▸ **What is required**: Print every entry exactly as it appears, but skip the pictures.
• • • •
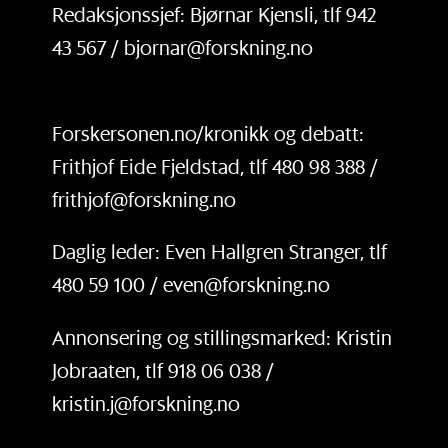
Redaksjonssjef: Bjørnar Kjensli, tlf 942
43 567 / bjornar@forskning.no
Forskersonen.no/kronikk og debatt:
Frithjof Eide Fjeldstad, tlf 480 98 388 /
frithjof@forskning.no
Daglig leder: Even Hallgren Stranger, tlf
480 59 100 / even@forskning.no
Annonsering og stillingsmarked: Kristin
Jobraaten, tlf 918 06 038 /
kristin.j@forskning.no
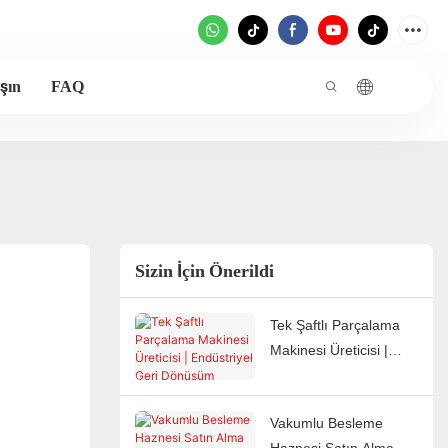
şın
FAQ
Sizin İçin Önerildi
Tek Şaftlı Parçalama
Makinesi Üreticisi |
Endüstriyel Geri
Dönüşüm Parçalama
Vakumlu Besleme
Makinesi Tedarikçisi |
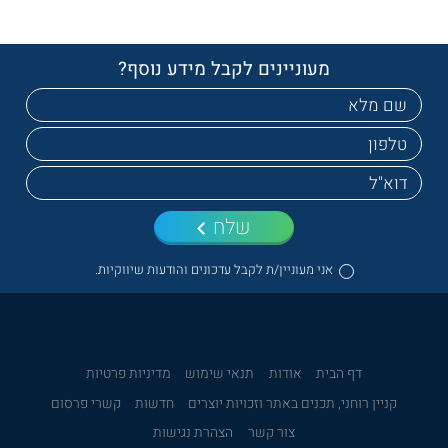
מעוניינים לקבל מידע נוסף?
שלח
אני מעוניין/ת לקבל עדכונים והודעות שיווקיות.
דף הבית
אודות
תנאי שימוש
מדיניות פרטיות
קניין רוחני, תכנים באתר וזכויות יוצרים
חדשות
קשרי פרסום
צור קשר
הצהרת נגישות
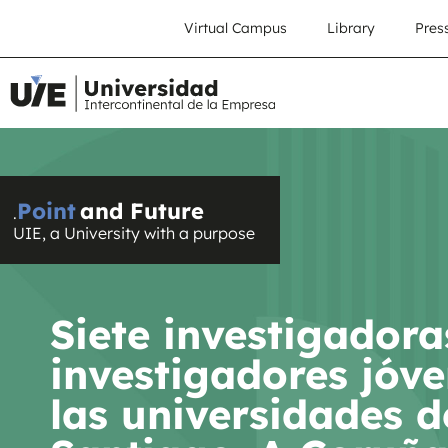
Virtual Campus
Library
Pres
Point
and Future
.
UIE, a University with a purpose
Siete investigadora
investigadores jóv
las universidades d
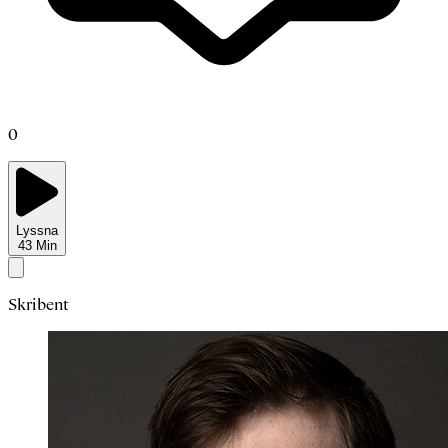
0
Lyssna
43
Min
Skribent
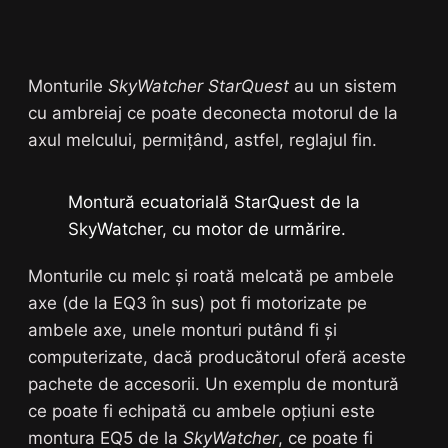
Monturile
SkyWatcher
StarQuest
au un sistem
cu ambreiaj ce poate deconecta motorul de la
axul melcului, permițând, astfel, reglajul fin.
Montură ecuatorială StarQuest de la
SkyWatcher, cu motor de urmărire.
Monturile cu melc și roată melcată pe ambele
axe (de la EQ3 în sus) pot fi motorizate pe
ambele axe, unele monturi putând fi și
computerizate, dacă producătorul oferă aceste
pachete de accesorii. Un exemplu de montură
ce poate fi echipată cu ambele opțiuni este
montura EQ5 de la
SkyWatcher
, ce poate fi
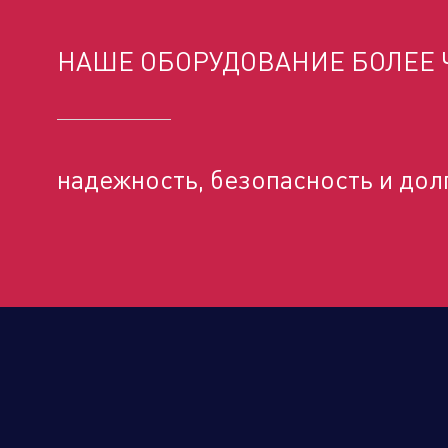
НАШЕ ОБОРУДОВАНИЕ БОЛЕЕ Ч
Торговые компании
Произво
надежность, безопасность и дол
Алюминиевые, биметаллические и
стальные панельные радиаторы
Оборудование для отопления и
водоснабжения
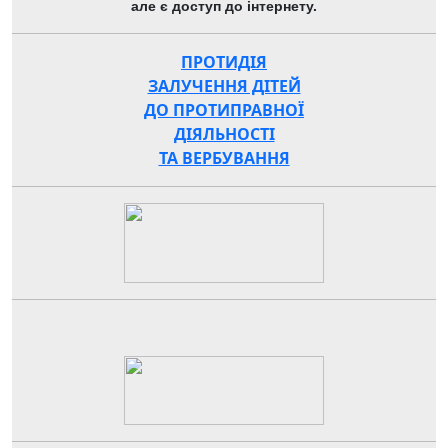
але є доступ до інтернету.
ПРОТИДІЯ
ЗАЛУЧЕННЯ ДІТЕЙ
ДО ПРОТИПРАВНОЇ
ДІЯЛЬНОСТІ
ТА ВЕРБУВАННЯ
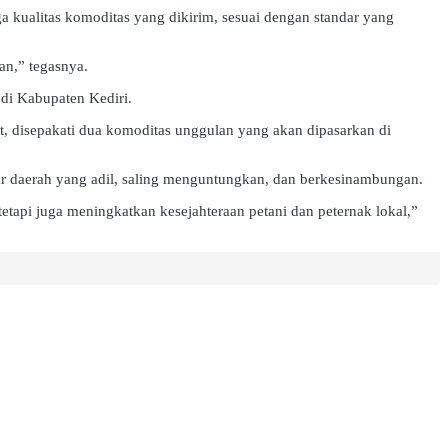
 kualitas komoditas yang dikirim, sesuai dengan standar yang
an,” tegasnya.
di Kabupaten Kediri.
t, disepakati dua komoditas unggulan yang akan dipasarkan di
 daerah yang adil, saling menguntungkan, dan berkesinambungan.
tapi juga meningkatkan kesejahteraan petani dan peternak lokal,”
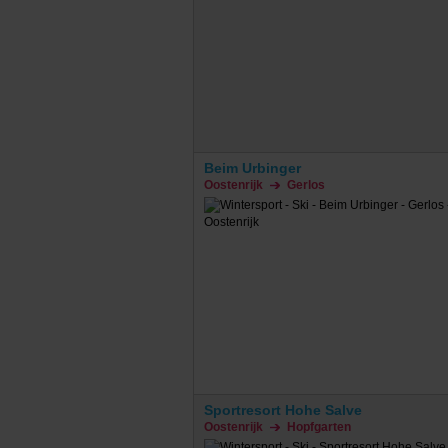
Beim Urbinger
Oostenrijk
Gerlos
Sportresort Hohe Salve
Oostenrijk
Hopfgarten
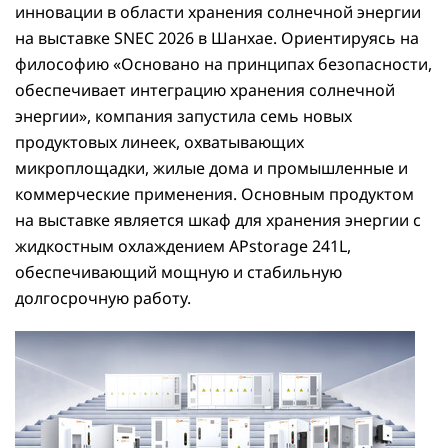
инновации в области хранения солнечной энергии
на выставке SNEC 2026 в Шанхае. Ориентируясь на
философию «Основано на принципах безопасности,
обеспечивает интеграцию хранения солнечной
энергии», компания запустила семь новых
продуктовых линеек, охватывающих
микроплощадки, жилые дома и промышленные и
коммерческие применения. Основным продуктом
на выставке является шкаф для хранения энергии с
жидкостным охлаждением APstorage 241L,
обеспечивающий мощную и стабильную
долгосрочную работу.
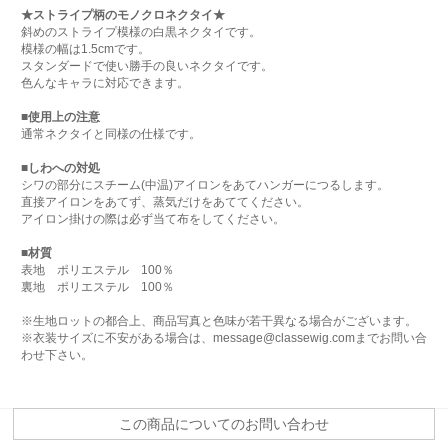
★ストライプ柄のモノクロネクタイ★
斜めのストライプ模様の白黒ネクタイです。
模様の幅は1.5cmです。
スタンダードで使い勝手の良いネクタイです。
色んなキャラに対応できます。
■使用上の注意
通常ネクタイと同様の仕様です。
■しわへの対処
シワの部分にスチーム(中温)アイロンをあてハンガーにつるします。
直接アイロンをあてず、蒸気だけをあててください。
アイロン掛けの際は必ず当て布をしてください。
■材質
表地 ポリエステル 100％
裏地 ポリエステル 100％
※生地ロットの都合上、商品写真と色味が若干異なる場合がございます。
※衣装サイズに不安がある場合は、message@classewig.comまでお問い合
わせ下さい。
この商品についてのお問い合わせ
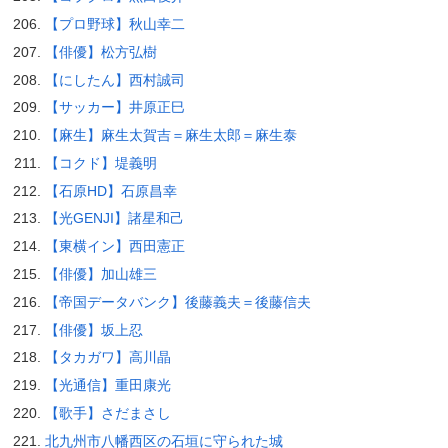
【プロ野球】秋山幸二
【俳優】松方弘樹
【にしたん】西村誠司
【サッカー】井原正巳
【麻生】麻生太賀吉＝麻生太郎＝麻生泰
【コクド】堤義明
【石原HD】石原昌幸
【光GENJI】諸星和己
【東横イン】西田憲正
【俳優】加山雄三
【帝国データバンク】後藤義夫＝後藤信夫
【俳優】坂上忍
【タカガワ】高川晶
【光通信】重田康光
【歌手】さだまさし
北九州市八幡西区の石垣に守られた城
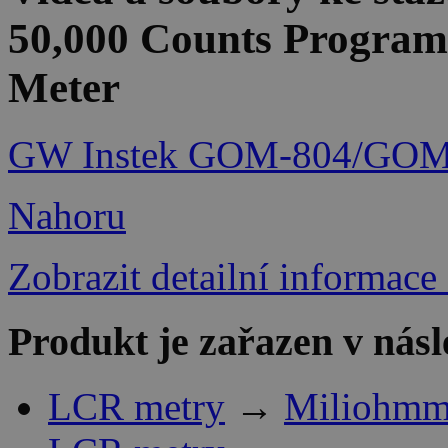
50,000 Counts Program
Meter
GW Instek GOM-804/GOM-8
Nahoru
Zobrazit detailní informace
Produkt je zařazen v násl
LCR metry
→
Miliohmm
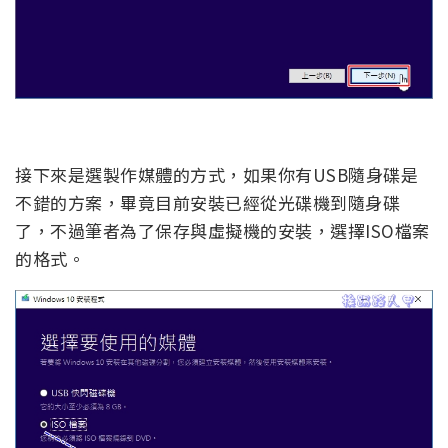
接下來是選製作媒體的方式，如果你有USB隨身碟是
不錯的方案，畢竟目前安裝已經從光碟機到隨身碟
了，不過筆者為了保存與虛擬機的安裝，選擇ISO檔案
的格式。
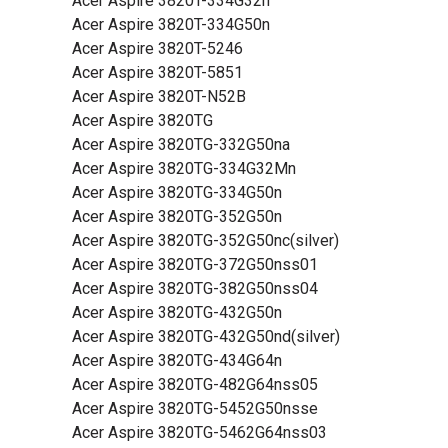
Acer Aspire 3820T-334G32n
Acer Aspire 3820T-334G50n
Acer Aspire 3820T-5246
Acer Aspire 3820T-5851
Acer Aspire 3820T-N52B
Acer Aspire 3820TG
Acer Aspire 3820TG-332G50na
Acer Aspire 3820TG-334G32Mn
Acer Aspire 3820TG-334G50n
Acer Aspire 3820TG-352G50n
Acer Aspire 3820TG-352G50nc(silver)
Acer Aspire 3820TG-372G50nss01
Acer Aspire 3820TG-382G50nss04
Acer Aspire 3820TG-432G50n
Acer Aspire 3820TG-432G50nd(silver)
Acer Aspire 3820TG-434G64n
Acer Aspire 3820TG-482G64nss05
Acer Aspire 3820TG-5452G50nsse
Acer Aspire 3820TG-5462G64nss03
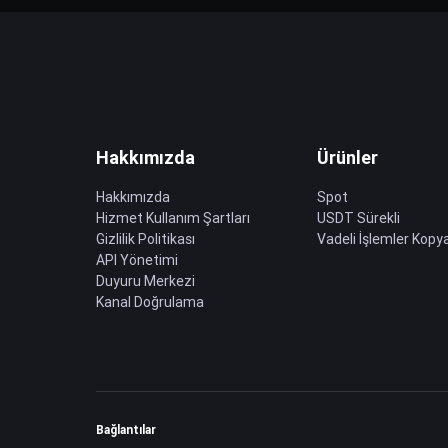
Hakkımızda
Ürünler
Hakkımızda
Spot
Hizmet Kullanım Şartları
USDT Sürekli
Gizlilik Politikası
Vadeli İşlemler Kopya
API Yönetimi
Duyuru Merkezi
Kanal Doğrulama
Bağlantılar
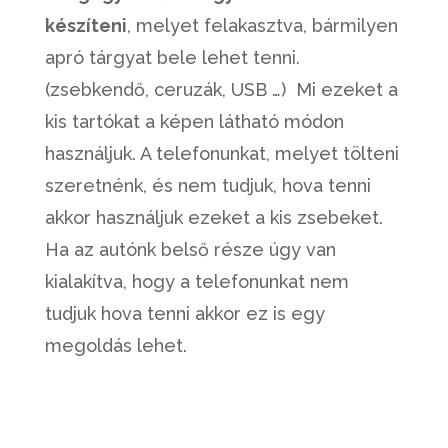
készíteni
, melyet felakasztva, bármilyen
apró tárgyat bele lehet tenni.
(zsebkendő, ceruzák, USB …) Mi ezeket a
kis tartókat a képen látható módon
használjuk. A telefonunkat, melyet tölteni
szeretnénk, és nem tudjuk, hova tenni
akkor használjuk ezeket a kis zsebeket.
Ha az autónk belső része úgy van
kialakítva, hogy a telefonunkat nem
tudjuk hova tenni akkor ez is egy
megoldás lehet.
• • • •
▸ **Answer to the exercise**:
Redaksjonssjef: Bjørnar Kjensli, tlf 942
43 567 / bjornar@forskning.no
Forskersonen.no/kronikk og debatt:
Frithjof Eide Fjeldstad, tlf 480 98 388 /
frithjof@forskning.no
Daglig leder: Even Hallgren Stranger, tlf
480 59 100 / even@forskning.no
Annonsering og stillingsmarked: Kristin
Jobraaten, tlf 918 06 038 /
kristin.j@forskning.no
şın
FAQ
Sizin İçin Önerildi
Tek Şaftlı Parçalama
Makinesi Üreticisi |
Endüstriyel Geri
Dönüşüm Parçalama
Vakumlu Besleme
Makinesi Tedarikçisi |
מעוניינים לקבל מידע נוסף?
שלח
אני מעוניין/ת לקבל עדכונים והודעות שיווקיות.
דף הבית
אודות
תנאי שימוש
מדיניות פרטיות
קניין רוחני, תכנים באתר וזכויות יוצרים
חדשות
קשרי פרסום
צור קשר
הצהרת נגישות
Virtual Campus
Library
Pres
Point
and Future
.
UIE, a University with a purpose
Siete investigadora
investigadores jóv
las universidades d
0
Lyssna
43
Min
Skribent
Monturile
SkyWatcher
StarQuest
au un sistem
cu ambreiaj ce poate deconecta motorul de la
axul melcului, permițând, astfel, reglajul fin.
Montură ecuatorială StarQuest de la
SkyWatcher, cu motor de urmărire.
Monturile cu melc și roată melcată pe ambele
axe (de la EQ3 în sus) pot fi motorizate pe
ambele axe, unele monturi putând fi și
computerizate, dacă producătorul oferă aceste
pachete de accesorii. Un exemplu de montură
ce poate fi echipată cu ambele opțiuni este
montura EQ5 de la
SkyWatcher
, ce poate fi
НАШЕ ОБОРУДОВАНИЕ БОЛЕЕ Ч
Торговые компании
Произво
надежность, безопасность и дол
Алюминиевые, биметаллические и
стальные панельные радиаторы
Оборудование для отопления и
водоснабжения
але є доступ до інтернету.
ПРОТИДІЯ
ЗАЛУЧЕННЯ ДІТЕЙ
ДО ПРОТИПРАВНОЇ
ДІЯЛЬНОСТІ
ТА ВЕРБУВАННЯ
 kualitas komoditas yang dikirim, sesuai dengan standar yang
an,” tegasnya.
di Kabupaten Kediri.
t, disepakati dua komoditas unggulan yang akan dipasarkan di
 daerah yang adil, saling menguntungkan, dan berkesinambungan.
tapi juga meningkatkan kesejahteraan petani dan peternak lokal,”
Beim Urbinger
Oostenrijk
Gerlos
Sportresort Hohe Salve
Oostenrijk
Hopfgarten
инновации в области хранения солнечной энергии
на выставке SNEC 2026 в Шанхае. Ориентируясь на
философию «Основано на принципах безопасности,
обеспечивает интеграцию хранения солнечной
энергии», компания запустила семь новых
продуктовых линеек, охватывающих
микроплощадки, жилые дома и промышленные и
коммерческие применения. Основным продуктом
на выставке является шкаф для хранения энергии с
жидкостным охлаждением APstorage 241L,
обеспечивающий мощную и стабильную
долгосрочную работу.
★ストライプ柄のモノクロネクタイ★
斜めのストライプ模様の白黒ネクタイです。
模様の幅は1.5cmです。
スタンダードで使い勝手の良いネクタイです。
色んなキャラに対応できます。
■使用上の注意
通常ネクタイと同様の仕様です。
■しわへの対処
シワの部分にスチーム(中温)アイロンをあてハンガーにつるします。
直接アイロンをあてず、蒸気だけをあててください。
アイロン掛けの際は必ず当て布をしてください。
■材質
表地 ポリエステル 100％
裏地 ポリエステル 100％
※生地ロットの都合上、商品写真と色味が若干異なる場合がございます。
※衣装サイズに不安がある場合は、message@classewig.comまでお問い合
わせ下さい。
この商品についてのお問い合わせ
【プロ野球】秋山幸二
【俳優】松方弘樹
【にしたん】西村誠司
【サッカー】井原正巳
【麻生】麻生太賀吉＝麻生太郎＝麻生泰
【コクド】堤義明
【石原HD】石原昌幸
【光GENJI】諸星和己
【東横イン】西田憲正
【俳優】加山雄三
【帝国データバンク】後藤義夫＝後藤信夫
【俳優】坂上忍
【タカガワ】高川晶
【光通信】重田康光
【歌手】さだまさし
北九州市八幡西区の石垣に守られた城
50,000 Counts Program
Meter
GW Instek GOM-804/GOM-8
Nahoru
Zobrazit detailní informace
Produkt je zařazen v násl
LCR metry
→
Miliohmm
接下來是選製作媒體的方式，如果你有USB隨身碟是
不錯的方案，畢竟目前安裝已經從光碟機到隨身碟
了，不過筆者為了保存與虛擬機的安裝，選擇ISO檔案
的格式。
Acer Aspire 3820T-334G32n
Acer Aspire 3820T-334G50n
Acer Aspire 3820T-5246
Acer Aspire 3820T-5851
Acer Aspire 3820T-N52B
Acer Aspire 3820TG
Acer Aspire 3820TG-332G50na
Acer Aspire 3820TG-334G32Mn
Acer Aspire 3820TG-334G50n
Acer Aspire 3820TG-352G50n
Acer Aspire 3820TG-352G50nc(silver)
Acer Aspire 3820TG-372G50nss01
Acer Aspire 3820TG-382G50nss04
Acer Aspire 3820TG-432G50n
Acer Aspire 3820TG-432G50nd(silver)
Acer Aspire 3820TG-434G64n
Acer Aspire 3820TG-482G64nss05
Acer Aspire 3820TG-5452G50nsse
Acer Aspire 3820TG-5462G64nss03
Hakkımızda
Ürünler
Hakkımızda
Spot
Hizmet Kullanım Şartları
USDT Sürekli
Gizlilik Politikası
Vadeli İşlemler Kopya
API Yönetimi
Duyuru Merkezi
Kanal Doğrulama
Bağlantılar
készíteni
, melyet felakasztva, bármilyen
apró tárgyat bele lehet tenni.
(zsebkendő, ceruzák, USB …) Mi ezeket a
kis tartókat a képen látható módon
használjuk. A telefonunkat, melyet tölteni
szeretnénk, és nem tudjuk, hova tenni
akkor használjuk ezeket a kis zsebeket.
Ha az autónk belső része úgy van
kialakítva, hogy a telefonunkat nem
tudjuk hova tenni akkor ez is egy
megoldás lehet.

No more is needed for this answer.